The report noted that the FBI’s requirement for factual predication was “not a legal requirement but rather a prudential one imposed by FBI and DOJ policy” and that the threshold imposed by the Attorney General Guidelines and FBI policy was “low.”
The OIG did, however, raise concerns about the application for a FISA warrant against Carter Page. In spite of the overall finding that the investigation was properly inititiated, Attorney General William Barr publicly stated that the FBI, “launched an intrusive investigation of a U.S. presidential campaign on the thinnest of suspicions that, in my view, were insufficient to justify the steps taken.”
Defending Rights & Dissent’ Chip Gibbons, who authored the report Still Spying on Dissent: The Enduring Problem of FBI First Amendment Abuse had the following to say:
“To this day, the main limitations posed on who the FBI can investigate, when they can open an investigation, and in many circumstances what investigative techniques can be used is the Attorney General Guidelines. Between the time Barr was first Attorney General under George H.W. Bush and the present, those guidelines have been consistently rewritten to be less protective of civil liberties and grant more investigative authorities to the FBI.
If Barr was truly concerned with the amount of evidence needed to justify an investigation, he could issue new guidelines. Unfortunately, with the notable exception of investigations into the Trump campaign and its associates, Barr has been a champion of intrusive surveillance and unchecked law enforcement power over ordinary citizens.

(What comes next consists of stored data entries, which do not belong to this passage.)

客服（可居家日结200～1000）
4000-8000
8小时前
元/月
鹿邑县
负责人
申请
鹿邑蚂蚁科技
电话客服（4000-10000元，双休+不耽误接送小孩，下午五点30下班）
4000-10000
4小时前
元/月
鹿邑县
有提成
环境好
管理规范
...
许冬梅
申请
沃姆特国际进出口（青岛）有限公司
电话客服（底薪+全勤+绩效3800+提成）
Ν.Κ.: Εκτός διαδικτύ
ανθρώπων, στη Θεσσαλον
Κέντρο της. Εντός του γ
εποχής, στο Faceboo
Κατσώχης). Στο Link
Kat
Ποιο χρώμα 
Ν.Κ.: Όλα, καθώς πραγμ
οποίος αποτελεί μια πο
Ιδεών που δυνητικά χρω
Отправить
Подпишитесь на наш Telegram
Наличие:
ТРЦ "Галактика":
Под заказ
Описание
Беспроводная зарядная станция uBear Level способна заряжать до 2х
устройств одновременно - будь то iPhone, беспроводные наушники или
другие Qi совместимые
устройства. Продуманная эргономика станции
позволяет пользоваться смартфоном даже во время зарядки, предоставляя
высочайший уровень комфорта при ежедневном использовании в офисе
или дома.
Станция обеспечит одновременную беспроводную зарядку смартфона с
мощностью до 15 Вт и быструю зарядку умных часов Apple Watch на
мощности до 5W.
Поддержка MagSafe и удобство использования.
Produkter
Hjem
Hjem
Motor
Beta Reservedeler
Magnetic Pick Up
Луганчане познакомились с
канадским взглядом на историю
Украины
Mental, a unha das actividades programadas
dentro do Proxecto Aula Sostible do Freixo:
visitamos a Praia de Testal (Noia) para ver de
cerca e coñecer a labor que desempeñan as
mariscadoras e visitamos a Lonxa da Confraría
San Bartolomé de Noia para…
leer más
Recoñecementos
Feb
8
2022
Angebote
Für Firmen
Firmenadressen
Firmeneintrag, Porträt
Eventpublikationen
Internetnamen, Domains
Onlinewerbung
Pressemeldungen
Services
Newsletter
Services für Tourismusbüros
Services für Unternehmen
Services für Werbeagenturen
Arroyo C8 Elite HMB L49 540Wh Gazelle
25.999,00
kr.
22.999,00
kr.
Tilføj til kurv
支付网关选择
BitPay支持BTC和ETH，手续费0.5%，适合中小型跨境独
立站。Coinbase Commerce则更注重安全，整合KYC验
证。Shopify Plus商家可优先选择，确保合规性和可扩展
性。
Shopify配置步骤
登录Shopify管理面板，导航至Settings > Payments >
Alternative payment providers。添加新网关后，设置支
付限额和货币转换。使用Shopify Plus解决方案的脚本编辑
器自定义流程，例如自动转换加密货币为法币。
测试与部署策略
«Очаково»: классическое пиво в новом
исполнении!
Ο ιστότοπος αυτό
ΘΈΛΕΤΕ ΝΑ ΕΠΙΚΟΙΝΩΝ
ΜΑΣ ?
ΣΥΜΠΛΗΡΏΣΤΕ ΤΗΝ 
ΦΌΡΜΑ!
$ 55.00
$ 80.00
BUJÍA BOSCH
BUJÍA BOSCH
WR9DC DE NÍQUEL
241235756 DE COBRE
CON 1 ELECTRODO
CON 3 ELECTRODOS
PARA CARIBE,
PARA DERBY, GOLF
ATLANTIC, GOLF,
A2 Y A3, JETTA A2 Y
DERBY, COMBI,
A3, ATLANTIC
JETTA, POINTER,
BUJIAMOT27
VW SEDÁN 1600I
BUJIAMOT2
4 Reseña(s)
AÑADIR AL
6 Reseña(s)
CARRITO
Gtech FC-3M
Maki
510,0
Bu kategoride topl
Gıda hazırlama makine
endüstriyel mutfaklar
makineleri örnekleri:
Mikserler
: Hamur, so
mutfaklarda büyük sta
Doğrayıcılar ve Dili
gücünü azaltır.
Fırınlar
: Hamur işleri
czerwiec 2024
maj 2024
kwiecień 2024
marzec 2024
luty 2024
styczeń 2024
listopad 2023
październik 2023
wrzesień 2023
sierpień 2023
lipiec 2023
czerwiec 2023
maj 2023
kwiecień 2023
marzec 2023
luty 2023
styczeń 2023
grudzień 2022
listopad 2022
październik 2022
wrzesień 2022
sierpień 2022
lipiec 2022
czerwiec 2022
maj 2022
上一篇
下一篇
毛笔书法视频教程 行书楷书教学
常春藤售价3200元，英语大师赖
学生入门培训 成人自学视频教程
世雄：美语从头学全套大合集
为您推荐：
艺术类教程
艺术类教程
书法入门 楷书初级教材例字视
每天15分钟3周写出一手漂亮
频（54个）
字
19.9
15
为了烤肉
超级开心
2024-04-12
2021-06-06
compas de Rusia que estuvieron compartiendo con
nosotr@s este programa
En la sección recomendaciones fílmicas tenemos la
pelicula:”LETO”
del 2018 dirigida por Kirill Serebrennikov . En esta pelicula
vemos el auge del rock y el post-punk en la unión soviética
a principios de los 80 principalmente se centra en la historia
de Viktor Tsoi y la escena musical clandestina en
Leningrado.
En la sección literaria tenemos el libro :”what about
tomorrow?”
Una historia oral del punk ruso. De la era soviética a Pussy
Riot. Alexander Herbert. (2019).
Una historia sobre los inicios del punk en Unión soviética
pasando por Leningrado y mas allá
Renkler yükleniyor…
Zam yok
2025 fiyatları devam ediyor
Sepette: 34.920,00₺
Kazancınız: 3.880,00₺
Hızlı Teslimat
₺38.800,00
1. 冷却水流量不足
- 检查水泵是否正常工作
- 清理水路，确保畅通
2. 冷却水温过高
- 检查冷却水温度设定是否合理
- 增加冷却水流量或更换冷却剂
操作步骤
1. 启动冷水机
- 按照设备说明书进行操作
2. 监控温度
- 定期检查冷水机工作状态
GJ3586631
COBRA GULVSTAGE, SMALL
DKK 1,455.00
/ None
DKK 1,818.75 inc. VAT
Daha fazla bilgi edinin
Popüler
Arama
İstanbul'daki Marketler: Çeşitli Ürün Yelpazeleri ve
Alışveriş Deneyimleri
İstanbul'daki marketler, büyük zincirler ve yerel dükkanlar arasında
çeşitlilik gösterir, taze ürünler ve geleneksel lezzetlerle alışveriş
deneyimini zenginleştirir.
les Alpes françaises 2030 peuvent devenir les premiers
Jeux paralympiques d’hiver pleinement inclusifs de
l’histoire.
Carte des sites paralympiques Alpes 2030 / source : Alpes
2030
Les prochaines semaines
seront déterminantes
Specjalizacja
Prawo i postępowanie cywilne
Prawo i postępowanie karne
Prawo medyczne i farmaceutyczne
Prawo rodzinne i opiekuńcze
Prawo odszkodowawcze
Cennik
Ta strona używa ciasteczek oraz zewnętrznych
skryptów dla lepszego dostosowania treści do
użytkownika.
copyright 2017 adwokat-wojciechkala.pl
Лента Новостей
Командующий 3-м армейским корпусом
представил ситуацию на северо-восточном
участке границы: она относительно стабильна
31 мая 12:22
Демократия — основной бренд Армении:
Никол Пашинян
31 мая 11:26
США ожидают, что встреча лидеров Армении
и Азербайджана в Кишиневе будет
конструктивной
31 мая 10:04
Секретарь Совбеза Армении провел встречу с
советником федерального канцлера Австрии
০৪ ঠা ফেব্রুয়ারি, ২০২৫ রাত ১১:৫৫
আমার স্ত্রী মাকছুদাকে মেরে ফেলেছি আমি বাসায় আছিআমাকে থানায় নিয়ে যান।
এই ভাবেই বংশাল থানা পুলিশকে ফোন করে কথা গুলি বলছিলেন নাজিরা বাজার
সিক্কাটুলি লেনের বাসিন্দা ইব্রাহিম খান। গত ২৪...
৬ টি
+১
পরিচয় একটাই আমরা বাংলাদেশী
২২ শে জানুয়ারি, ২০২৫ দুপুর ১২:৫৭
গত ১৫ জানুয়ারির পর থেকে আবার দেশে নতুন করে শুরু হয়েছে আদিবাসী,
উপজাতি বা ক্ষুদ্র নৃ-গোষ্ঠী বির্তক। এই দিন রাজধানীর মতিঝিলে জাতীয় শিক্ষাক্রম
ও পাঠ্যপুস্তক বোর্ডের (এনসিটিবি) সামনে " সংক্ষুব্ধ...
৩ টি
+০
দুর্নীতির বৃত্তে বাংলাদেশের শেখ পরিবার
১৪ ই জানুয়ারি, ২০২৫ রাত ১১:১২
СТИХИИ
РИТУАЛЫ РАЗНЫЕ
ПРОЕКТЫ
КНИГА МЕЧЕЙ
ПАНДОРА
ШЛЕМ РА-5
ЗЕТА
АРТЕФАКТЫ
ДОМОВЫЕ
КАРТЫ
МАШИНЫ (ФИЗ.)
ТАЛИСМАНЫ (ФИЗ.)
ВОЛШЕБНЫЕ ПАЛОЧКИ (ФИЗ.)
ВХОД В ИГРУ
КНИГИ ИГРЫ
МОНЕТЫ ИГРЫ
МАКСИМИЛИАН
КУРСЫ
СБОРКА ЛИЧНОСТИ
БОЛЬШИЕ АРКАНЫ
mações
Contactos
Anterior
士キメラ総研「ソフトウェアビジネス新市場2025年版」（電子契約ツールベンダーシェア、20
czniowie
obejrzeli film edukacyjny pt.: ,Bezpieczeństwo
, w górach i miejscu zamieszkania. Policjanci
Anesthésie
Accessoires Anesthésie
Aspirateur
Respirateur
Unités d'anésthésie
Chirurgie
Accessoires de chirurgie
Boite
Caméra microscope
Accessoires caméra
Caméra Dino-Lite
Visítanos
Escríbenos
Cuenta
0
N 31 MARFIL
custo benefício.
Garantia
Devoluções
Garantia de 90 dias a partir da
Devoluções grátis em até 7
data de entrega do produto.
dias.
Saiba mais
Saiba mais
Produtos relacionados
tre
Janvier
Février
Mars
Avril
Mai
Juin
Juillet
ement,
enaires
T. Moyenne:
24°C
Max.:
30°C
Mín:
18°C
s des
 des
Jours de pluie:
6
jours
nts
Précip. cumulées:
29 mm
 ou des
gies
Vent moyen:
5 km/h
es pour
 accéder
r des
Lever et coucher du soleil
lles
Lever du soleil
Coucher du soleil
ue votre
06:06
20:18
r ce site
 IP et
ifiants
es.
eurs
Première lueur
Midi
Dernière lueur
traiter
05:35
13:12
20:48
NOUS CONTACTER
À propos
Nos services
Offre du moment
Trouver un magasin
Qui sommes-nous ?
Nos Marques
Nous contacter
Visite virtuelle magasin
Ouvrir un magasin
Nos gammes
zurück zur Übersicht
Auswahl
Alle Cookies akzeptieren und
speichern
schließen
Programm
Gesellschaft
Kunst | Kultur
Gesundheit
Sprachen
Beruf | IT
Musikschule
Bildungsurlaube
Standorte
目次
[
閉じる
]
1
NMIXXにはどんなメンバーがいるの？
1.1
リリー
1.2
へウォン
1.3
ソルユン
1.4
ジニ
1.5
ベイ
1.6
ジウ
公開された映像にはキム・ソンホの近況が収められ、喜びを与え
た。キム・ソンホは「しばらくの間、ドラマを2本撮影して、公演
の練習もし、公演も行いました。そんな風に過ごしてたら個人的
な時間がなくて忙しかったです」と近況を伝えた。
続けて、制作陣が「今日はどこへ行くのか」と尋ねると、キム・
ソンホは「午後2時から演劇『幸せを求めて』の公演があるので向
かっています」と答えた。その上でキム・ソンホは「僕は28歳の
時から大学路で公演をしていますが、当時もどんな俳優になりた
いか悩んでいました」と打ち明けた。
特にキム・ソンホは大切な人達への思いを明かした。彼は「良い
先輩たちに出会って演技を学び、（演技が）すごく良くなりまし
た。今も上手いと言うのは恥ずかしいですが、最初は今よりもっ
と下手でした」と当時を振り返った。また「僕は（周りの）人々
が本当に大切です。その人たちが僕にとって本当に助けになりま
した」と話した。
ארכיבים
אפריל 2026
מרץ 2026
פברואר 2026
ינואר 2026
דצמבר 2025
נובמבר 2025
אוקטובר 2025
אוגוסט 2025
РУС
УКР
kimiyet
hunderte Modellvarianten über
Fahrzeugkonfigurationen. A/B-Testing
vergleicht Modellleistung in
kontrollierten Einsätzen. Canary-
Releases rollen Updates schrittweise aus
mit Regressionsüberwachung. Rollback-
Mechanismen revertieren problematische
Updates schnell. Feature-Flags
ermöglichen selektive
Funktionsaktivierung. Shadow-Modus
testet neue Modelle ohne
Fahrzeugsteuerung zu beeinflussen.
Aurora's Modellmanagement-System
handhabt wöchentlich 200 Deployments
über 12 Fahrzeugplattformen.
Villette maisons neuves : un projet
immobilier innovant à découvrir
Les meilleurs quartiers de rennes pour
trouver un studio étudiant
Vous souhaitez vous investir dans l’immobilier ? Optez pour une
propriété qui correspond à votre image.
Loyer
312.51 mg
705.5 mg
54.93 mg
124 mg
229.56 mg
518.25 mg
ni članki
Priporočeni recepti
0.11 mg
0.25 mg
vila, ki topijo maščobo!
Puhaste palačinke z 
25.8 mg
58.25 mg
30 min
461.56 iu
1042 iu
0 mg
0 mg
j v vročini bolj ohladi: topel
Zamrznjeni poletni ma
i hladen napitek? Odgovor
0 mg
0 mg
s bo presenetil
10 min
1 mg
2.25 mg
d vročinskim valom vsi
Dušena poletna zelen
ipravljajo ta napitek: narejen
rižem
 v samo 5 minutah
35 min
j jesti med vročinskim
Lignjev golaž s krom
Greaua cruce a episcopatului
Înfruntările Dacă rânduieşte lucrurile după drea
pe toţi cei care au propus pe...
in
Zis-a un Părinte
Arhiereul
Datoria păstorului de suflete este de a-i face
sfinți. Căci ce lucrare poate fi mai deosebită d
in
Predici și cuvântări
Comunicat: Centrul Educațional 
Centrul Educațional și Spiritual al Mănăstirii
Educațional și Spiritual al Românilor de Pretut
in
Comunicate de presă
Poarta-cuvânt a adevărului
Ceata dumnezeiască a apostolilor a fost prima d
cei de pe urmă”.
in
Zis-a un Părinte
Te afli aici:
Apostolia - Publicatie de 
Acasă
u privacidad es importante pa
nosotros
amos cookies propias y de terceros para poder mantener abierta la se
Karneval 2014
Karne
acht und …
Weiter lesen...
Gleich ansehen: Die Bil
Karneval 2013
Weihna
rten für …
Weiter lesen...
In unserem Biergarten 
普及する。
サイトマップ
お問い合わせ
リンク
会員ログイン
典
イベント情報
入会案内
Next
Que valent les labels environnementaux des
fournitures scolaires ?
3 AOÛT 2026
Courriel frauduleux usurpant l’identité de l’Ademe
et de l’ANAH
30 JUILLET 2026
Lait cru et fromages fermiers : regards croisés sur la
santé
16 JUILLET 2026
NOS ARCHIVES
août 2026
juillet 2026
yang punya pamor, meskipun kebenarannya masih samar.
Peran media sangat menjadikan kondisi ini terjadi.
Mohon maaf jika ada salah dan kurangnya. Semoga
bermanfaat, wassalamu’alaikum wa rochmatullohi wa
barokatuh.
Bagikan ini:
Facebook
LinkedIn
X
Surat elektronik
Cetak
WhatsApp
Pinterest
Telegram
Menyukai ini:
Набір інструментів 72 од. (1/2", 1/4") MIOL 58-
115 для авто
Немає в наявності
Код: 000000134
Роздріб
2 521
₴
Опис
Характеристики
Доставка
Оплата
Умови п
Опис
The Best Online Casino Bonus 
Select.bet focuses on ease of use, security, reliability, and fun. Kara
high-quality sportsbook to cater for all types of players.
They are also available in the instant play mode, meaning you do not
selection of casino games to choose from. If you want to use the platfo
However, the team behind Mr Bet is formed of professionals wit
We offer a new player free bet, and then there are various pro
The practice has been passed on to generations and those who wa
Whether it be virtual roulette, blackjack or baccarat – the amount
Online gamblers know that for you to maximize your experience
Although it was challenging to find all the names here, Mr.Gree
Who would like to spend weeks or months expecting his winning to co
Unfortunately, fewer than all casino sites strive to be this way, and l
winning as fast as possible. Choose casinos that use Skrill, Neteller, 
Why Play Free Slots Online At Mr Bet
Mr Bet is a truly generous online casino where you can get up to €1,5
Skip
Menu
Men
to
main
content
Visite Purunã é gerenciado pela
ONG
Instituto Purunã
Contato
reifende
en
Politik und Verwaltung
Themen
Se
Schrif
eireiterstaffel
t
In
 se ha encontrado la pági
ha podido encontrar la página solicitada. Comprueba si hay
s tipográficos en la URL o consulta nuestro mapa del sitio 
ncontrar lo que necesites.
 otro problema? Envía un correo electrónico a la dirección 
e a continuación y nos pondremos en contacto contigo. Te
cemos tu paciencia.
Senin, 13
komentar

Further, while the claim that the Trump campaign was targeted due to some sort of political bias has been repeatedly rejected, Defending Rights & Dissent’s own report shows that when it comes to spying on social movements the FBI is rife with political bias. FBI monitoring of the First Amendment protected speech of Occupy Wall Street, Black Lives Matter, environmental protesters, and Palestinian solidarity should at the very least recieve similar scrutiny and oversight as their investigations involving the Trump campaign.”